The huge explosion that destroyed a major missile-testing site near Tehran three weeks ago was a major setback for Iran’s most advanced long-range missile program, according to American and Israeli intelligence officials and missile technology experts.
In interviews, current and former officials said surveillance photos showed that the Iranian base was a central testing center for advanced solid-fuel missiles, an assessment backed by outside experts who have examined satellite photos showing that the base was almost completely leveled in the blast. Such missiles can be launched almost instantly, making them useful to Iran as a potential deterrent against pre-emptive attacks by Israel or the United States, and they are also better suited than older liquid-fuel designs for carrying warheads long distances.
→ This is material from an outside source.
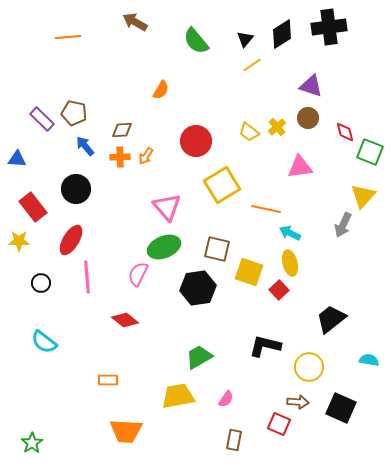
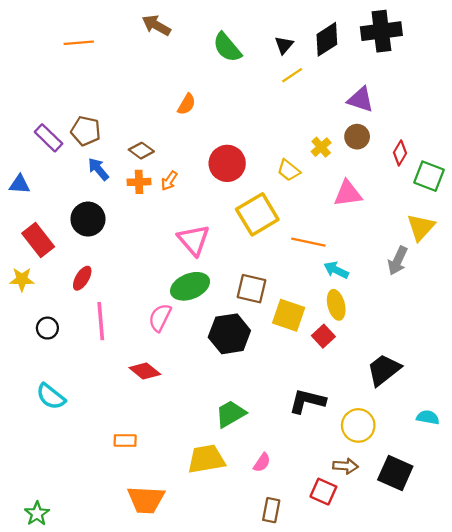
brown diamond: (122, 130) -> (141, 151), turned 40
yellow trapezoid: (249, 132) -> (289, 170), moved
red diamond: (345, 132) -> (400, 153), turned 45
red ellipse: (71, 240) -> (82, 278), size x0.7

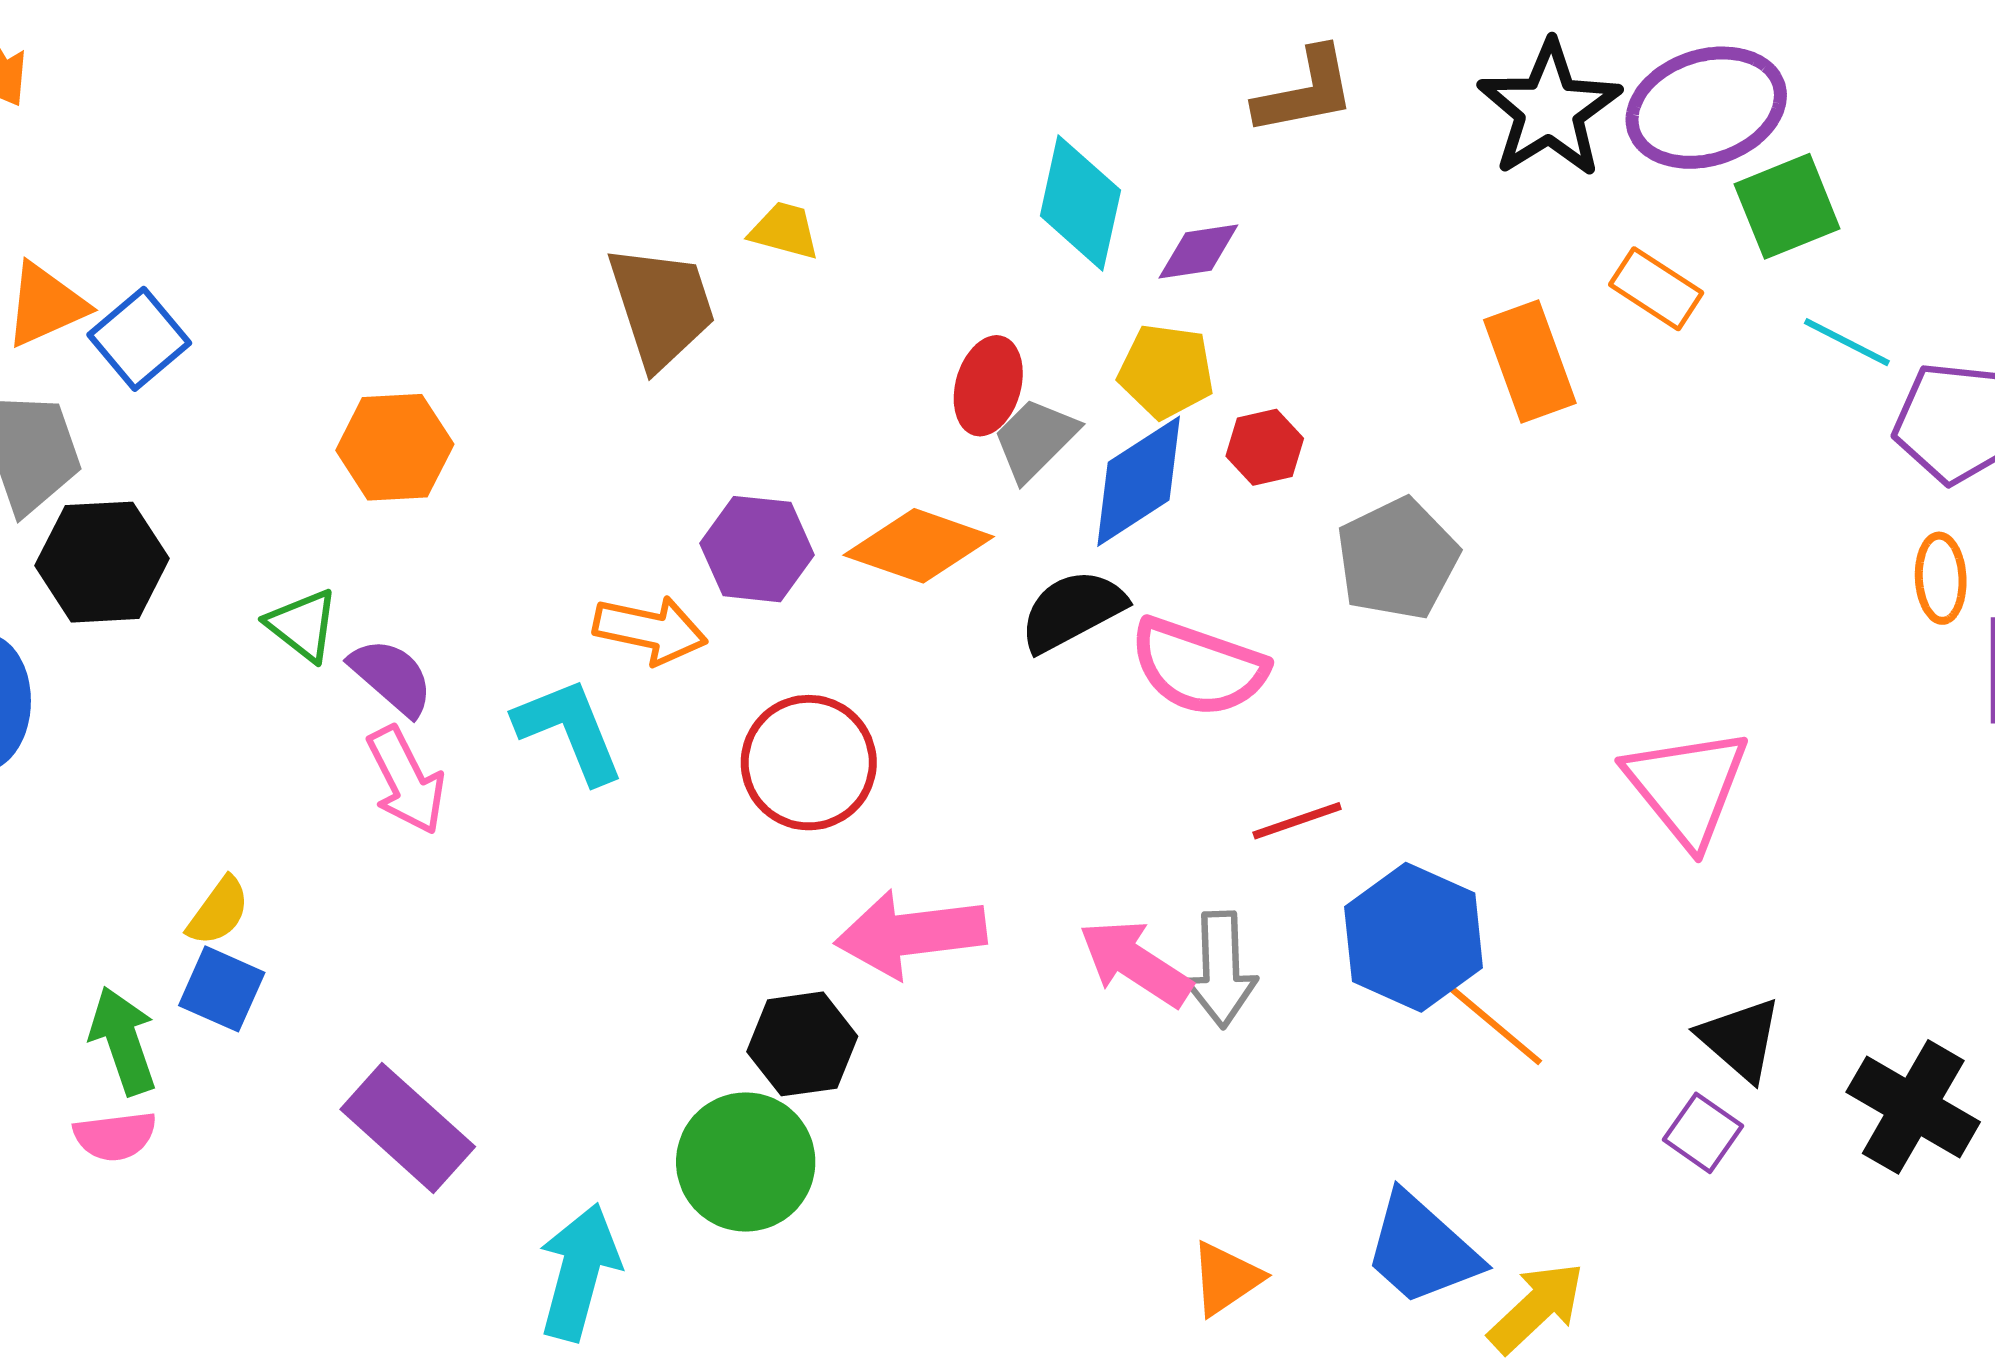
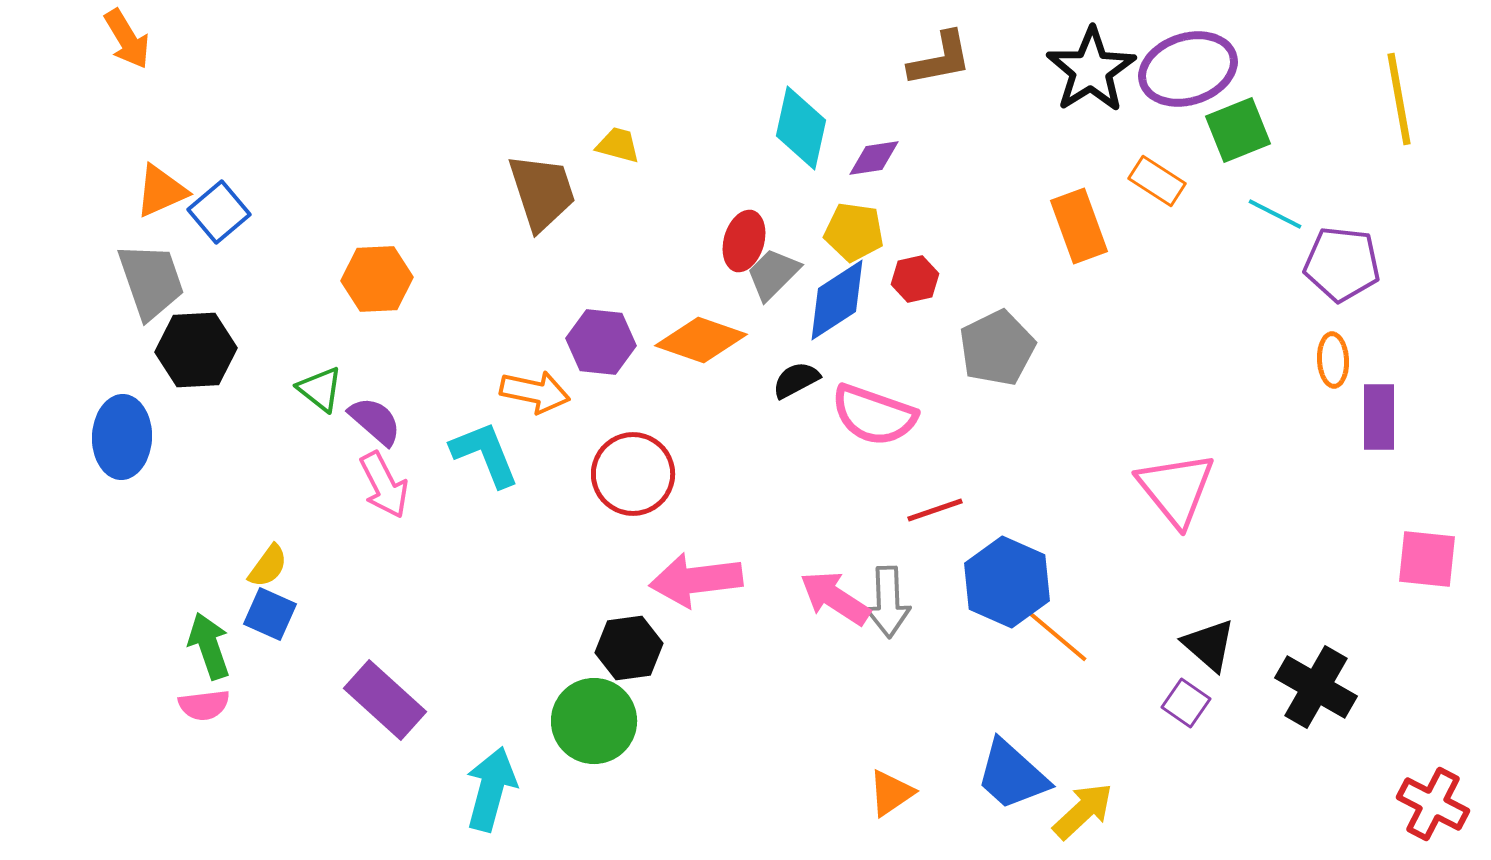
black semicircle: (1072, 611) -> (796, 380), size x0.7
It is still unclear what caused the explosion, with American officials saying they believe it was probably an accident, perhaps because of Iran’s inexperience with a volatile, dangerous technology. Iran declared it an accident, but subsequent discussions of the episode in the Iranian news media have referred to the chief of Iran’s missile program as one of the “martyrs” killed in the huge explosion. Some Iranian officials have talked of sabotage, but it is unclear whether that is based on evidence or surmise after several years in which Iranian nuclear scientists have been assassinated on Tehran’s streets, and a highly sophisticated computer worm has attacked its main uranium production facility.
Both American and Israeli officials, in discussing the explosion in recent days, showed little curiosity about its cause. “Anything that buys us time and delays the day when the Iranians might be able to mount a nuclear weapon on an accurate missile is a small victory,” one Western intelligence official who has been deeply involved in countering the Iranian nuclear program said this weekend. “At this point, we’ll take whatever we can get, however it happens.”
In addition to providing a potential deterrent to attackers, Iran’s advances in solid-fuel missile technology, and the concern it could eventually have intercontinental reach, have been at the heart of the Obama administration’s insistence on the need for new missile-defense programs.